Pharmaceutical Companies Partnering with IVD Manufacturers to Develop Companion Diagnostic Tests for their Therapeutic Drugs
Growing acceptance of companion diagnostics is a trend with the potential to greatly increase the value that clinical pathology laboratory testing delivers to physicians, patients, and payers. In 2010, it was increasingly common to see a pharmaceutical company announce an agreement with an in vitro diagnostics (IVD) manufacturer to develop a companion diagnostic test specifically for a therapeutic drug under development by that pharmaceutical company.
As most pathologists and clinical managers know, use of a companion diagnostic test is expected to add precision to the physician’s decision to prescribe therapeutic drugs. Thus, the increased number of public announcements during 2010 about companion diagnostic test development deals involving a pharmaceutical company and an IVD manufacturer indicates this trend is establishing solid roots.
Laboratory Test Development Deals Tracked by Dark Daily During 2010
Early in the year, Pfizer, Inc., (NYSE: PFE) and QIAGEN N.V., (NASDAQ: QGEN) agreed to develop a companion diagnostic test for Pfizer’s investigative drug PF-04948568 (CDX-110), which is an immunotherapy vaccine that treats glioblastoma multiforme (GBM).
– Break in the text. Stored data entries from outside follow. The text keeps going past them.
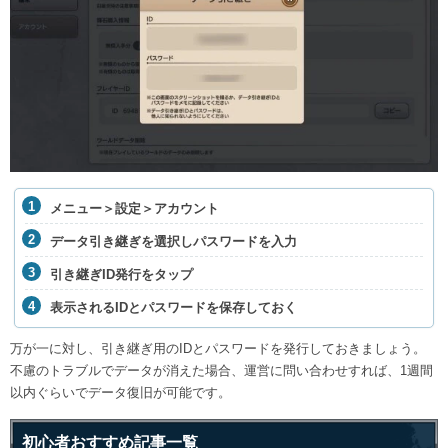
メニュー＞設定＞アカウント
データ引き継ぎを選択しパスワードを入力
引き継ぎID発行をタップ
表示されるIDとパスワードを保存しておく
万が一に対し、引き継ぎ用のIDとパスワードを発行しておきましょう。
不慮のトラブルでデータが消えた場合、運営に問い合わせすれば、1週間
以内ぐらいでデータ復旧が可能です。
初心者おすすめ記事一覧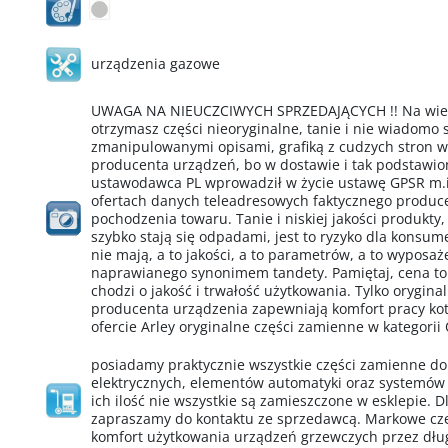
urządzenia gazowe
UWAGA NA NIEUCZCIWYCH SPRZEDAJĄCYCH !! Na wielu
otrzymasz części nieoryginalne, tanie i nie wiadomo
zmanipulowanymi opisami, grafiką z cudzych stron 
producenta urządzeń, bo w dostawie i tak podstawio
ustawodawca PL wprowadził w życie ustawę GPSR m.i
ofertach danych teleadresowych faktycznego produ
pochodzenia towaru. Tanie i niskiej jakości produkty,
szybko stają się odpadami, jest to ryzyko dla konsu
nie mają, a to jakości, a to parametrów, a to wypos
naprawianego synonimem tandety. Pamiętaj, cena to
chodzi o jakość i trwałość użytkowania. Tylko orygin
producenta urządzenia zapewniają komfort pracy kotł
ofercie Arley oryginalne części zamienne w kategorii
posiadamy praktycznie wszystkie części zamienne d
elektrycznych, elementów automatyki oraz systemów
ich ilość nie wszystkie są zamieszczone w esklepie. D
zapraszamy do kontaktu ze sprzedawcą. Markowe cz
komfort użytkowania urządzeń grzewczych przez dług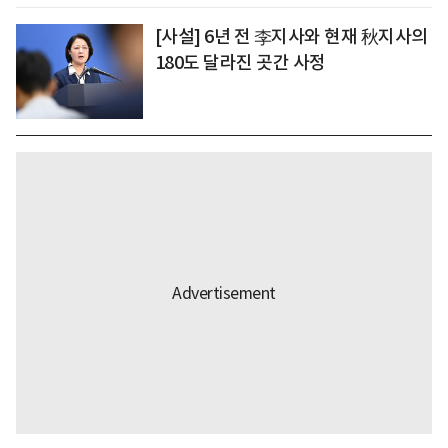
[사설] 6년 전 李지사와 현재 秋지사의
180도 달라진 곳간 사정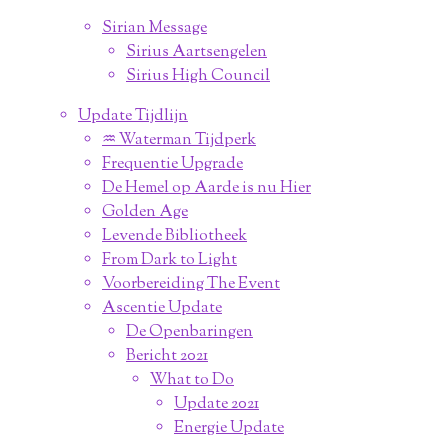
Sirian Message
Sirius Aartsengelen
Sirius High Council
Update Tijdlijn
♒︎ Waterman Tijdperk
Frequentie Upgrade
De Hemel op Aarde is nu Hier
Golden Age
Levende Bibliotheek
From Dark to Light
Voorbereiding The Event
Ascentie Update
De Openbaringen
Bericht 2021
What to Do
Update 2021
Energie Update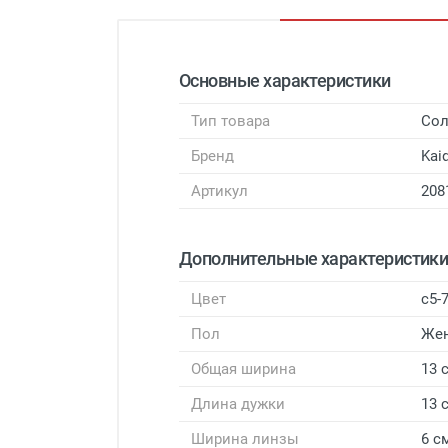
Основные характеристики
Тип товара
Сол
Бренд
Kaid
Артикул
208
Дополнительные характеристик
Цвет
с5-
Пол
Же
Общая ширина
13 
Длина дужки
13 
Ширина линзы
6 с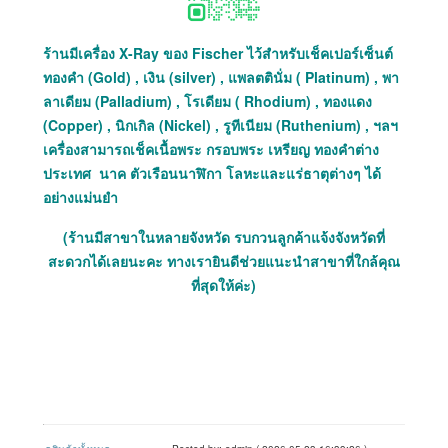
ร้านมีเครื่อง X-Ray ของ Fischer ไว้สำหรับเช็คเปอร์เซ็นต์
ทองคำ (Gold) , เงิน (silver) , แพลตตินั่ม ( Platinum) , พา
ลาเดียม (Palladium) , โรเดียม ( Rhodium) , ทองแดง
(Copper) , นิกเกิล (Nickel) , รูทีเนียม (Ruthenium) , ฯลฯ
เครื่องสามารถเช็คเนื้อพระ กรอบพระ เหรียญ ทองคำต่าง
ประเทศ นาค ตัวเรือนนาฬิกา โลหะและแร่ธาตุต่างๆ ได้
อย่างแม่นยำ
(ร้านมีสาขาในหลายจังหวัด รบกวนลูกค้าแจ้งจังหวัดที่
สะดวกได้เลยนะคะ ทางเรายินดีช่วยแนะนำสาขาที่ใกล้คุณ
ที่สุดให้ค่ะ)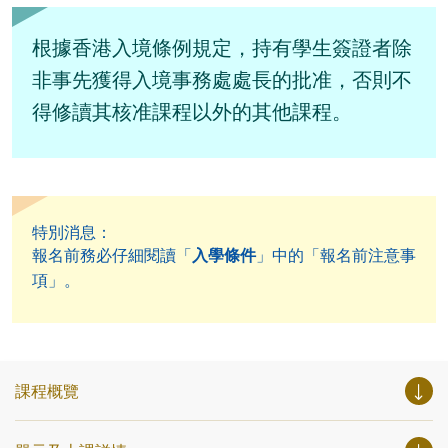
根據香港入境條例規定，持有學生簽證者除
非事先獲得入境事務處處長的批准，否則不
得修讀其核准課程以外的其他課程。
特別消息：
報名前務必仔細閱讀「
入學條件
」中的「報名前注意事
項」。
課程概覽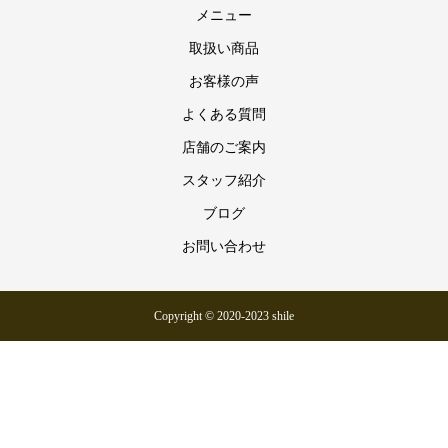
メニュー
取扱い商品
お客様の声
よくある質問
店舗のご案内
スタッフ紹介
ブログ
お問い合わせ
Copyright © 2020-2023 shile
GBM involves brain tumors in adults and affects 25,000 people globally each year.
According to Pfizer’s press release, “PF-04948568 (CDX-110) is a peptide vaccine which targets the tumor-specific Epidermal Growth Factor Receptor variant III (EGFRvIII), a mutated form of the epidermal growth factor receptor that is only present in cancer cells and occurs in 25% to 40% of GBM tumors. The QIAGEN assay is designed to identify those patients whose tumors express the EGFRvIII mutation, allowing for the possibility of more targeted and personalized treatment.
“The EGFRvIII companion diagnostic will be developed and manufactured at QIAGEN’s Center of Excellence for Companion Diagnostics in Manchester, U.K.,” the press release continued, “The diagnostic will be a real-time PCR assay used to detect EGFRvIII RNA in tumor tissue. The assay is designed to offer a simple workflow, which supports its clinical utility in routine mutation testing.”
Similarly, just weeks later, Merck & Company, Inc., (NYSE: MRK) issued a press release announcing a research collaboration with Roche Holdings (PINK: RHHBY) to investigate ways to use Roche’s developmental microarray-based AmpliChip p53 test, which detects mutations in the tumor suppressor gene p53, to predict patients’ responses to specific therapeutic treatments.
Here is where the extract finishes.